Plutôt que de « quémander la clémence », Yasmina Khadra en appelle à la « raison » et à la « sagesse » du président Tebboune. Lui-même victime d’une « injustice », il doit se « libérer de tout ce qu’il a subi » et faire preuve de discernement dans cette affaire.
Tout en mettant en garde contre des interventions étrangères « contre-productives », l’écrivain estime que « la voix algérienne » doit être entendue sur ce dossier, d’où sa signature aux côtés d’autres personnalités nationales telles que la vétérante du combat pour l’indépendance Louisette Ighilahriz, ainsi que de grands scientifiques algériens tels que Elias Zerhouni et Noureddine Melikechi. La libération d’Ihsane El Kadi sera, à ses yeux, un test décisif des intentions réelles du pouvoir.
Dans cette optique, d’autres voix continuent de s’élever pour interpeller le président Tebboune. Certains appels l’enjoignent à user de son pouvoir de grâce présidentielle, seule issue possible désormais après l’épuisement des recours légaux. Des organisations de défense des droits de l’Homme comme RSF et Amnesty International ont également lancé des « appels solennels » en ce sens auprès des autorités.

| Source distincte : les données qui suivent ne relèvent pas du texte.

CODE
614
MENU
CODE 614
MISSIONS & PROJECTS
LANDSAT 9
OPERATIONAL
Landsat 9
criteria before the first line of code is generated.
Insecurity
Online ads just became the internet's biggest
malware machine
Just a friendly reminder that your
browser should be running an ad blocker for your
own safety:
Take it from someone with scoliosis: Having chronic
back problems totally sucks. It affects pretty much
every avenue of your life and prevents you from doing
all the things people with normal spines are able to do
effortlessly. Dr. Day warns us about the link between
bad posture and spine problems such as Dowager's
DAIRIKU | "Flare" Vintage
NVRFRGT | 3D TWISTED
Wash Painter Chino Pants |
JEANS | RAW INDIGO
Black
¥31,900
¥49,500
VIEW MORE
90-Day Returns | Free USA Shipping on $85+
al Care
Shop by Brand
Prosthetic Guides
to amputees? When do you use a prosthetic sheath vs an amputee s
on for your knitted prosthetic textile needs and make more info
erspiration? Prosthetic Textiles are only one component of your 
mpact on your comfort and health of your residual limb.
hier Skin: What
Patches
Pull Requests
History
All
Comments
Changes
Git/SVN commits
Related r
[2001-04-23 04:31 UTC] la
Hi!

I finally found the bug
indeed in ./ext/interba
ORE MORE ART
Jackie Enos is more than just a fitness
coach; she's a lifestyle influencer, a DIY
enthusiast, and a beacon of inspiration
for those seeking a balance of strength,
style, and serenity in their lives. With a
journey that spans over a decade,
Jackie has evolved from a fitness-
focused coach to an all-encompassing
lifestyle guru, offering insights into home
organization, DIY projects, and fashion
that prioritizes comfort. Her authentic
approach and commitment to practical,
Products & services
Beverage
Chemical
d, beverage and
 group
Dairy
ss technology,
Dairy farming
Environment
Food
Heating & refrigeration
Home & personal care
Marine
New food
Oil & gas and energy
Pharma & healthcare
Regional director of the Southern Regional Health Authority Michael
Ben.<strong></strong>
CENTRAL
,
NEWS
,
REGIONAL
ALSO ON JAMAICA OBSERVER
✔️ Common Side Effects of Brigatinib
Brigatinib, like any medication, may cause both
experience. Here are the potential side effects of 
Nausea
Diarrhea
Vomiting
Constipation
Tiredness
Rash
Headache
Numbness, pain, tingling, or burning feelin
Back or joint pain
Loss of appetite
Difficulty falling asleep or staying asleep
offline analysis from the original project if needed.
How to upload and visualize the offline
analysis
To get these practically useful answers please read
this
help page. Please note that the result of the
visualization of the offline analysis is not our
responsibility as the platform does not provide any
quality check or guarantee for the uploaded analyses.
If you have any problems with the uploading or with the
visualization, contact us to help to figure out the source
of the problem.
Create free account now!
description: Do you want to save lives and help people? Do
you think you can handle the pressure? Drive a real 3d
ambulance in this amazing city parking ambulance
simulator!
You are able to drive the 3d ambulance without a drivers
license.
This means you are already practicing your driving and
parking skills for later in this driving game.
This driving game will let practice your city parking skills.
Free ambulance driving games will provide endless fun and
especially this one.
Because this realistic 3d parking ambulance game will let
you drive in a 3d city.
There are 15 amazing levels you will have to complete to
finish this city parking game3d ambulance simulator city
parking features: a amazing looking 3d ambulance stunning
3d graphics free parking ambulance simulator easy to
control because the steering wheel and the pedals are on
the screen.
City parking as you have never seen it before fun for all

À l’international, la pression se fait également insistante. En mai 2023 déjà, une tribune publiée dans Le Monde et signée par 10 intellectuels de renom tels que Noam Chomsky ou Annie Ernaux, prix Nobel de littérature 2022, demandait au chef de l’État algérien de « faire tout ce qui est en son pouvoir » pour libérer le journaliste emprisonné depuis le 29 décembre 2022.